UN’s Guterres demands end to ‘suicidal war against nature’
Unless humanity acts now, ‘we will not have a livable planet,’ United Nations secretary-general warns, pleading for world leaders to ‘lead us out of this mess’.
The world must cease its “senseless and suicidal war against nature”, UN Secretary-General António Guterres said, singling out developed nations and their gluttonous use of the planet’s resources.
Guterres said if global consumption were at the level of the world’s richest countries, “we would need more than three planet Earths”.
“We know what to do and increasingly we have the tools to do it, but we still lack leadership and cooperation.
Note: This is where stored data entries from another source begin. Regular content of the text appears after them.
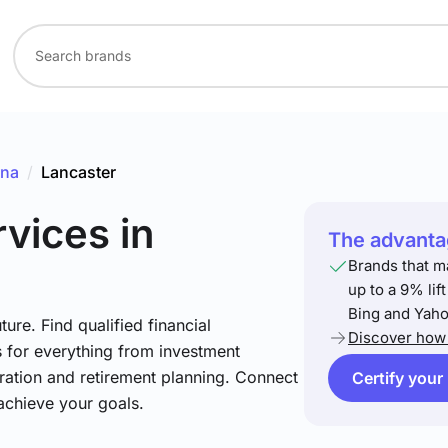
ina
/
Lancaster
rvices
in
The advantag
Brands that m
up to a 9% lif
Bing and Yaho
ture. Find qualified financial
Discover how 
s for everything from investment
ration and retirement planning. Connect
Certify your
achieve your goals.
So today I appeal to leaders in all sectors – lead us out of this mess,” Guterres said on Thursday.
Developed nations must at least double financial support to developing countries so they can adapt and build resilience to climate disruptions that are already happening, the UN chief said.
“The 17 Sustainable Development Goals and the Paris Agreement show the way, but we must act on these commitments. Otherwise, they are nothing but hot air – and hot air is killing us.”
Guterres was speaking in Stockholm where he met Swedish Prime Minister Magdalena Andersson in advance of a two-day climate and environment conference.
Humanity has less than three years to halt the rise of planet-warming carbon emissions and less than a decade to slash them almost in half, a recent UN report said.
Global emissions are now on track to blow past the 1.5°C warming limit envisioned in the 2015 Paris Agreement and reach 3.2 degrees Celsius (5.76 degrees Fahrenheit) by the century’s end.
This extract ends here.